_Prompt:_ Restate the data below, keeping every line the same.

Task data START

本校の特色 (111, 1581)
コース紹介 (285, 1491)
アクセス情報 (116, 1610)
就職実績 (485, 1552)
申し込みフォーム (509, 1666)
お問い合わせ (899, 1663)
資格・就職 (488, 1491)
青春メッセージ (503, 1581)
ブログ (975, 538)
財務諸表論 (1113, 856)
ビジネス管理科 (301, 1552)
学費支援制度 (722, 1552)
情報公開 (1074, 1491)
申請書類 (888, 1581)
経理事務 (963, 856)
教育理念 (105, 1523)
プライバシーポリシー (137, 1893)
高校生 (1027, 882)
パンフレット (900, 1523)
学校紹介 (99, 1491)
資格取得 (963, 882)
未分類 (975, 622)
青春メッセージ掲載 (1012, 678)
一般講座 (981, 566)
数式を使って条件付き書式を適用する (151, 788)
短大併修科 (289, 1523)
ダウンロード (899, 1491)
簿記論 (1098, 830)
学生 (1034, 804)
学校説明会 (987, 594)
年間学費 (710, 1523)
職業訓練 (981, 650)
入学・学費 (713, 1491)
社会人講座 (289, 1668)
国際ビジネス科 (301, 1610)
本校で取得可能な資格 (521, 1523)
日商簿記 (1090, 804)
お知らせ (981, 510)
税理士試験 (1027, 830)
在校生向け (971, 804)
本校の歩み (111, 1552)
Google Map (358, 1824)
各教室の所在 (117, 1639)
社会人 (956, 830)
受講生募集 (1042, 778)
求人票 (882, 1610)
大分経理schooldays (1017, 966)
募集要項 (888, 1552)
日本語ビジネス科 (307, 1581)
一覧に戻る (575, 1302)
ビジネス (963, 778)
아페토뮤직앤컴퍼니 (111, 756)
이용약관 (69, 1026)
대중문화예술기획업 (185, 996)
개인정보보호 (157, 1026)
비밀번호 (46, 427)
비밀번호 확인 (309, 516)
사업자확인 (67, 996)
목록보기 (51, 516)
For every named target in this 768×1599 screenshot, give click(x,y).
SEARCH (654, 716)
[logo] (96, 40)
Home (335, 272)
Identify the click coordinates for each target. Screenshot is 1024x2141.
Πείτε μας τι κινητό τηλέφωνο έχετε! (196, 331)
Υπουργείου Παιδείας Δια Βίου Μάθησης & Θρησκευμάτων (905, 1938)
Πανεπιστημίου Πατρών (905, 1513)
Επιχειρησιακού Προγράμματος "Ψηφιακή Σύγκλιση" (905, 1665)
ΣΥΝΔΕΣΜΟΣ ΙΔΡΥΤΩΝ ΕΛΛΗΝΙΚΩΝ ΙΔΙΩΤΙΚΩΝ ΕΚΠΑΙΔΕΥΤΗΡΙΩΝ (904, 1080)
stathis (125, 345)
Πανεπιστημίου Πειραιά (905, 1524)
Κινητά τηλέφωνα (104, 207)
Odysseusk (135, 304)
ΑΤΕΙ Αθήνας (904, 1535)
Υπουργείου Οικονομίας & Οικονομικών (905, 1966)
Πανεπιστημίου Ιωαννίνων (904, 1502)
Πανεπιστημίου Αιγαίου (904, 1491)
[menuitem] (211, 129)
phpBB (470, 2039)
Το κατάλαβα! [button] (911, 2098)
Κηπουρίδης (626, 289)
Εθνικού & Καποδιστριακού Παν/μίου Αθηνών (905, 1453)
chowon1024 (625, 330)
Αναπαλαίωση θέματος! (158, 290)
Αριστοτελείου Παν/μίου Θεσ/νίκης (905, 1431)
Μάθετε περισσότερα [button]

Task data END

_Exercise answer:_
本校の特色 (111, 1581)
コース紹介 (285, 1491)
アクセス情報 (116, 1610)
就職実績 (485, 1552)
申し込みフォーム (509, 1666)
お問い合わせ (899, 1663)
資格・就職 (488, 1491)
青春メッセージ (503, 1581)
ブログ (975, 538)
財務諸表論 (1113, 856)
ビジネス管理科 (301, 1552)
学費支援制度 (722, 1552)
情報公開 (1074, 1491)
申請書類 (888, 1581)
経理事務 (963, 856)
教育理念 (105, 1523)
プライバシーポリシー (137, 1893)
高校生 (1027, 882)
パンフレット (900, 1523)
学校紹介 (99, 1491)
資格取得 (963, 882)
未分類 (975, 622)
青春メッセージ掲載 (1012, 678)
一般講座 (981, 566)
数式を使って条件付き書式を適用する (151, 788)
短大併修科 (289, 1523)
ダウンロード (899, 1491)
簿記論 (1098, 830)
学生 (1034, 804)
学校説明会 (987, 594)
年間学費 (710, 1523)
職業訓練 (981, 650)
入学・学費 (713, 1491)
社会人講座 (289, 1668)
国際ビジネス科 (301, 1610)
本校で取得可能な資格 (521, 1523)
日商簿記 (1090, 804)
お知らせ (981, 510)
税理士試験 (1027, 830)
在校生向け (971, 804)
本校の歩み (111, 1552)
Google Map (358, 1824)
各教室の所在 (117, 1639)
社会人 (956, 830)
受講生募集 (1042, 778)
求人票 (882, 1610)
大分経理schooldays (1017, 966)
募集要項 (888, 1552)
日本語ビジネス科 (307, 1581)
一覧に戻る (575, 1302)
ビジネス (963, 778)
아페토뮤직앤컴퍼니 (111, 756)
이용약관 (69, 1026)
대중문화예술기획업 (185, 996)
개인정보보호 (157, 1026)
비밀번호 (46, 427)
비밀번호 확인 (309, 516)
사업자확인 (67, 996)
목록보기 (51, 516)
For every named target in this 768×1599 screenshot, give click(x,y).
SEARCH (654, 716)
[logo] (96, 40)
Home (335, 272)
Identify the click coordinates for each target. Screenshot is 1024x2141.
Πείτε μας τι κινητό τηλέφωνο έχετε! (196, 331)
Υπουργείου Παιδείας Δια Βίου Μάθησης & Θρησκευμάτων (905, 1938)
Πανεπιστημίου Πατρών (905, 1513)
Επιχειρησιακού Προγράμματος "Ψηφιακή Σύγκλιση" (905, 1665)
ΣΥΝΔΕΣΜΟΣ ΙΔΡΥΤΩΝ ΕΛΛΗΝΙΚΩΝ ΙΔΙΩΤΙΚΩΝ ΕΚΠΑΙΔΕΥΤΗΡΙΩΝ (904, 1080)
stathis (125, 345)
Πανεπιστημίου Πειραιά (905, 1524)
Κινητά τηλέφωνα (104, 207)
Odysseusk (135, 304)
ΑΤΕΙ Αθήνας (904, 1535)
Υπουργείου Οικονομίας & Οικονομικών (905, 1966)
Πανεπιστημίου Ιωαννίνων (904, 1502)
Πανεπιστημίου Αιγαίου (904, 1491)
[menuitem] (211, 129)
phpBB (470, 2039)
Το κατάλαβα! [button] (911, 2098)
Κηπουρίδης (626, 289)
Εθνικού & Καποδιστριακού Παν/μίου Αθηνών (905, 1453)
chowon1024 (625, 330)
Αναπαλαίωση θέματος! (158, 290)
Αριστοτελείου Παν/μίου Θεσ/νίκης (905, 1431)
Μάθετε περισσότερα [button]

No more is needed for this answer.